The market for probiotic supplements will be worth an estimated $2.07 billion by 2015 with sales growing almost 60 percent since 2010, according to a report by BCC Research, a U.S. market researcher. Demand is booming amid reports of health benefits ranging from improved digestion to better immunity.

The patients, age 65 and older, were selected at three hospitals in south Wales and another two in northeast England. Neither the patients nor the staff knew who was receiving a placebo and who got probiotics.

The researchers, led by Stephen Allen of Swansea University’s College of Medicine, started out with evidence from other studies that suggested probiotics would show an impact on diarrhea as well as Clostridium difficile.

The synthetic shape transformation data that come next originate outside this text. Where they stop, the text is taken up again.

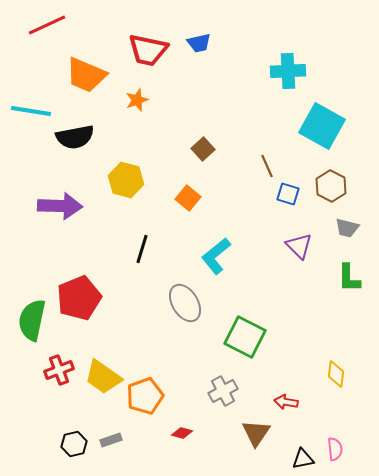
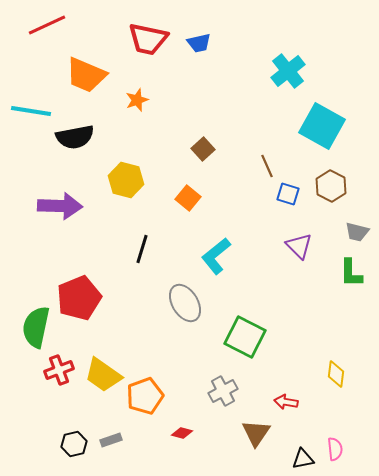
red trapezoid: moved 11 px up
cyan cross: rotated 36 degrees counterclockwise
gray trapezoid: moved 10 px right, 4 px down
green L-shape: moved 2 px right, 5 px up
green semicircle: moved 4 px right, 7 px down
yellow trapezoid: moved 2 px up
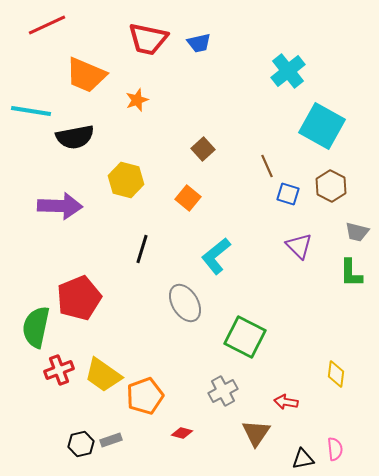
black hexagon: moved 7 px right
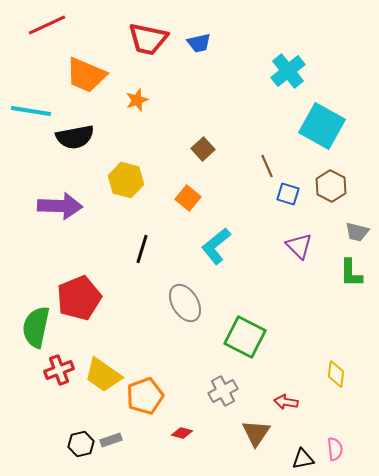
cyan L-shape: moved 10 px up
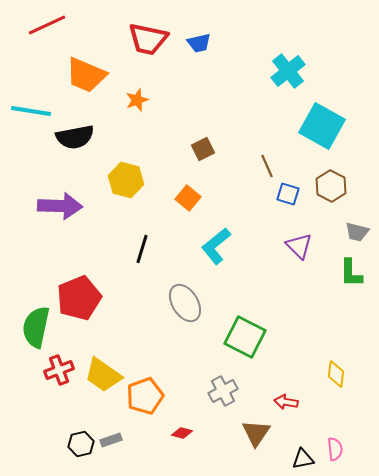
brown square: rotated 15 degrees clockwise
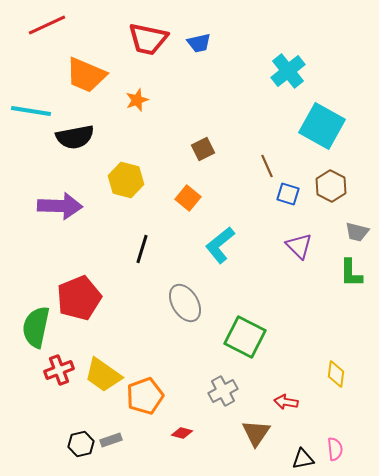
cyan L-shape: moved 4 px right, 1 px up
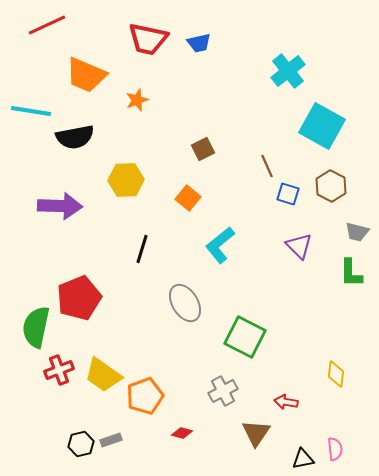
yellow hexagon: rotated 16 degrees counterclockwise
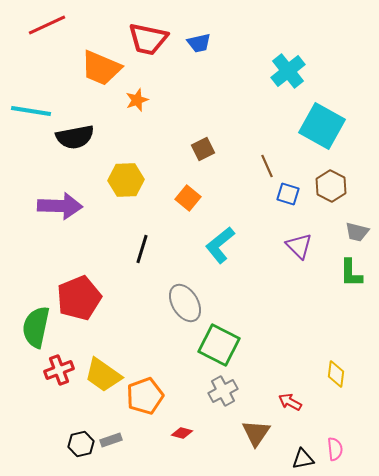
orange trapezoid: moved 15 px right, 7 px up
green square: moved 26 px left, 8 px down
red arrow: moved 4 px right; rotated 20 degrees clockwise
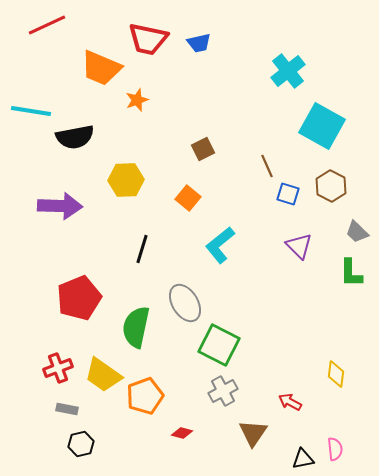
gray trapezoid: rotated 30 degrees clockwise
green semicircle: moved 100 px right
red cross: moved 1 px left, 2 px up
brown triangle: moved 3 px left
gray rectangle: moved 44 px left, 31 px up; rotated 30 degrees clockwise
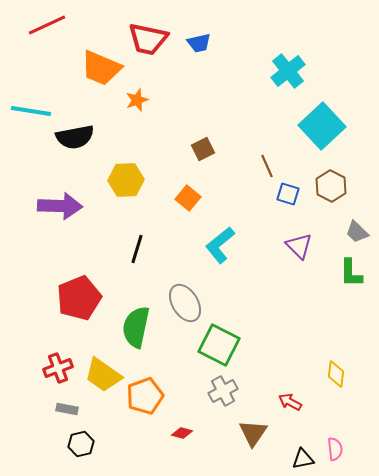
cyan square: rotated 18 degrees clockwise
black line: moved 5 px left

Now that the results are in, “we believe that there is insufficient evidence to support the use of any microbial preparation for the prevention of antibiotics-associated diarrhea in older inpatients,” Allen and his colleagues wrote in the study paper.

The researchers acknowledged some flaws in the study. The scientists weren’t able to reliably exclude patients who might have biased the results because they were prone to episodes of diarrhea, for example. Many of the diarrhea episodes were so short that the researchers failed to collect stool samples for testing in about 40 percent of the participants, an issue reported in other, smaller trials.

Britain’s National Institute for Health Research and the Health Technology Assessment program funded the study. Allen disclosed that in the past he had been an invited guest at the Yakult Probiotic Symposium and had received research funding from Yakult Honsha Co., the maker of probiotic dairy drinks.